Imagine the kind of mind that would film a scene like this. |
My sister had seen the movie E.T. and it was apparently the most deeply moving experience of her life. I had seen it three or four times---a friend wanted to see it, then his girlfriend wanted to, then I saw it yet again for some reason, then I was forced to watch it on videotape. I didn't especially like it to begin with.
So my sister started ragging on me. I was trapped at my grandmother's house and couldn't leave. So I had to listen to her insist that I was trying to conceal how deeply moved I was watching that crap.
"That little boy loved ET," she kept saying.
I explained that that wasn't true. The plot was that ET had somehow latched onto Elliott and was literally sucking the life out of him, basically murdering a child to keep himself alive.
It went on and on and on, her smirking the entire time.
So some time later, my brother came to town. I guess we were going to watch a movie. So my sister insisted that we watch ET. I didn't want to sit through it again so again she starts in with her crap about me trying to hide my emotions. So, fine, I'll sit through the garbage again.
But before she turned it on, she hesitated.
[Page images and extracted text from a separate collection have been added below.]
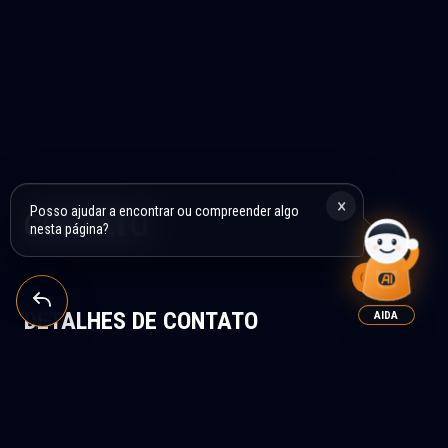
×
Posso ajudar a encontrar ou compreender algo
CONTATO
nesta página?
DETALHES DE CONTATO
AIDA
TELEFONE DE ATENDIMENTO AO CLIENTE
Dias úteis, de segunda a sexta, das 7h às 15h.
+34 630 633 089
Had she done the wrong thing? Would it be socially awkward, all of us unable to keep from sobbing hysterically after being overwhelmed by ET? She warned that it might be too emotional for us.
So we sat through the thing. Nobody gave a crap.
She asked my brother what he thought.
"It's about the same as all those other movies," he said.
ET was Spielberg's most autobiographical film, a movie about an evil repulsive monster that ruthlessly exploits children, slowly murdering one of them (remember two children killed making The Twilight Zone Movie?) but has the rubes convinced that he's some sort of Christ figure.